- _Work instruction_: Below are the entries to work from; restate word for word the portion that opens with the line containing "Werkzeuge zur Unterstützung" and closes with the line containing "Ministerium für Umwelt, Energie", keeping both.

(Stored data entries)
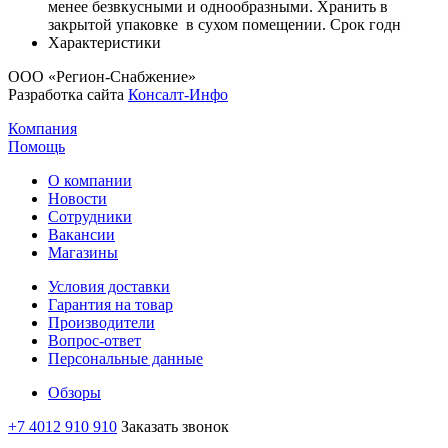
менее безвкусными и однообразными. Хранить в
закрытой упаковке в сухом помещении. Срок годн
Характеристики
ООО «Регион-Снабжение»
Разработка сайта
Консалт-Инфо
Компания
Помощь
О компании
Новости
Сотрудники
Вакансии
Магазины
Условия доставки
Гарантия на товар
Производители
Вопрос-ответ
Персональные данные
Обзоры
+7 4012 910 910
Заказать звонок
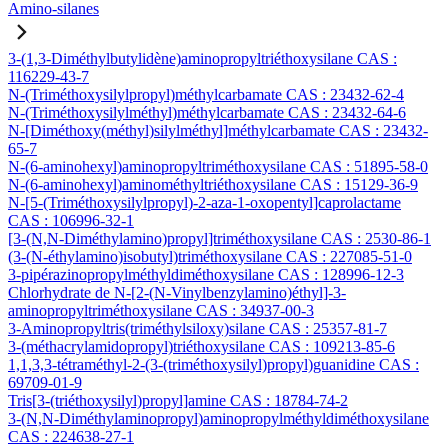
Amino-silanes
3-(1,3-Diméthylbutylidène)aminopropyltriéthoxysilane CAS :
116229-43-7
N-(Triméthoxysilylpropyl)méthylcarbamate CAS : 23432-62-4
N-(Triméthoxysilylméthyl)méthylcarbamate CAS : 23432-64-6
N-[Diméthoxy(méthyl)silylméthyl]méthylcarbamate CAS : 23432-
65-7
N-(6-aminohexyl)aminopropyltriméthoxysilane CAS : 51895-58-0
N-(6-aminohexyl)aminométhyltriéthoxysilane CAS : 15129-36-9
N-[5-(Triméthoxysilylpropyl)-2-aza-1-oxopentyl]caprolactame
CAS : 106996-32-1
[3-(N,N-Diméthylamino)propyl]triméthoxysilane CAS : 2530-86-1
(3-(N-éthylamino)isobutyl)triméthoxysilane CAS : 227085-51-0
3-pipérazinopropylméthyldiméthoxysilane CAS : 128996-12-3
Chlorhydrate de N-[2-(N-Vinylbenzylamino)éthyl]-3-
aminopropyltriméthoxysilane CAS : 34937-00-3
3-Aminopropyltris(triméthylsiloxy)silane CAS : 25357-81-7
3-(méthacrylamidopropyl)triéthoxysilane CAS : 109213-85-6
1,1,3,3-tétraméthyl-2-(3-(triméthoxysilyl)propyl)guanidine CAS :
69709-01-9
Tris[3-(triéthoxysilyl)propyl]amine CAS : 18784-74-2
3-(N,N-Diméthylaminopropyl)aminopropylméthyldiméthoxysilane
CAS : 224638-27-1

--

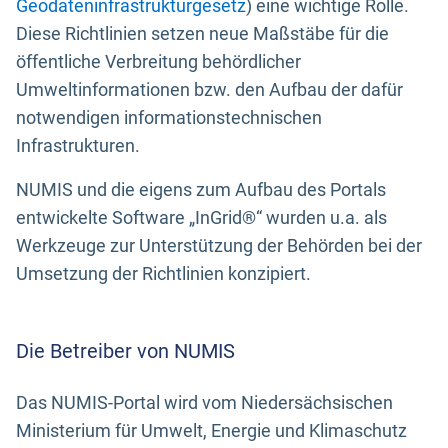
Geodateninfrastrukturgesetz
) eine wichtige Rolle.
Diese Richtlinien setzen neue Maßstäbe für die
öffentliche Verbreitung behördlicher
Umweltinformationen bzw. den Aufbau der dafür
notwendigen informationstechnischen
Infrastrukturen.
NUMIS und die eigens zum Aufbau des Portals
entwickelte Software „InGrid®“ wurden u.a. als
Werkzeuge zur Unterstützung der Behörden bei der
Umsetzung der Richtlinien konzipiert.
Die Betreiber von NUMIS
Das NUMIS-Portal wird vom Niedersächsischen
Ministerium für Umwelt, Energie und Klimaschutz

- _Exercise response_:
Werkzeuge zur Unterstützung der Behörden bei der
Umsetzung der Richtlinien konzipiert.
Die Betreiber von NUMIS
Das NUMIS-Portal wird vom Niedersächsischen
Ministerium für Umwelt, Energie und Klimaschutz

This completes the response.